In 2000, there were just 31 million domain names, in 2002, there were 840 million people using the Internet, by 2006 there are more than 92 million websites online. Come 2007 more than 1.1 billion people had access to the Internet and in 2011 Internet usage has passed the 2Billion user mark. Globally over 200 billion emails are sent per day and during two months in 2009 more video was uploaded to YouTube than has ever been aired by the big three US TV networks combined since 1948.

The domain name system is the glue that binds the Internet together enabling users to navigate the masses of information available on the Internet. The international Domain Name Industry body Internet Corporation for Assigned Names and Numbers (ICANN) is changing the regulations so brands, companies and in the music industries case artists and bands can register a domain that is fully representative of them without having to have a .com, co.uk at the end of their top-level domain.
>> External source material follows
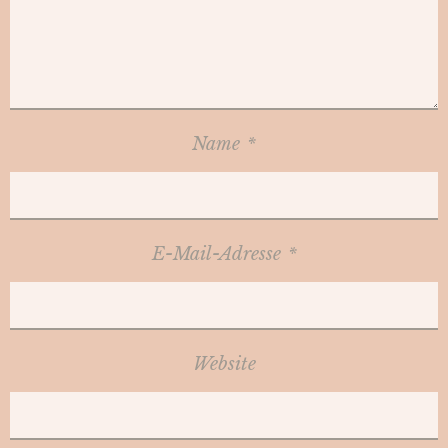
Name
*
E-Mail-Adresse
*
Website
Subsequently users will just have to type in http:// or www. and the artists name or music business to be directed to the requested artists’ page.

The opportunity in respect of this new Top-Level Domain (TLD) is compelling and will revolutionize the Internet to deliver:

  • New opportunities for ownership, brand protection and innovative digital communication strategies
  • Intuitive domain name access and navigational behaviors
  • Clearly identifiable online communities bound by personal interests, language and geographic locations

HOWEVER, the ability to undertake this comes at a substantially cost to the brand or artist. Firstly, a world beyond .com will require an in-depth submission of why you deserve to have your requested domain registered to you/your business. The submission application fee is a whopping $185,000 USD. Yes, you also read that right. To top it of there is no guarantee that you will receive your requested domain.  If a competitor or anyone for that matter with a spare $185K decides they want that domain they can also apply. If more than one person applies for the same domain then it becomes a highest bidder auction and sadly nobody receives the application fee back – regardless of who wins the domain name.

The questions this raises for the music business are immense. If you are a label with rights to the artist’s web domain or the artist themselves will you deem it important to own your domain without a .com .co.uk etc.? If not then it’s not really a problem. Yet if the answer is yes and your artist’s brand is critical to your online efforts than you will need to ensure: a). that you actually have the cash and b). that you might also require some extra cash on top of the expensive application fee as if a competitor were to also apply for the same name than it will be down to the highest bidder. This is the key problem TMV have with this forthcoming release of new domains.

The playing field in terms of entry to this new domain release is extremely expensive in entertainment brand terms. TMV can understand why it would not seem expensive to brands such as Nike to have www.nike as domain – it is detrimentally expensive for the music business. If one major label has say 10 priority ‘World’ acts that is whopping 1.85 million they will have to fork out just to apply – with no guarantee of success. It could also open up extreme situations whereby competitor digital music services apply for competitors say Spotify or .rhapsody domains. Where does that leave your business?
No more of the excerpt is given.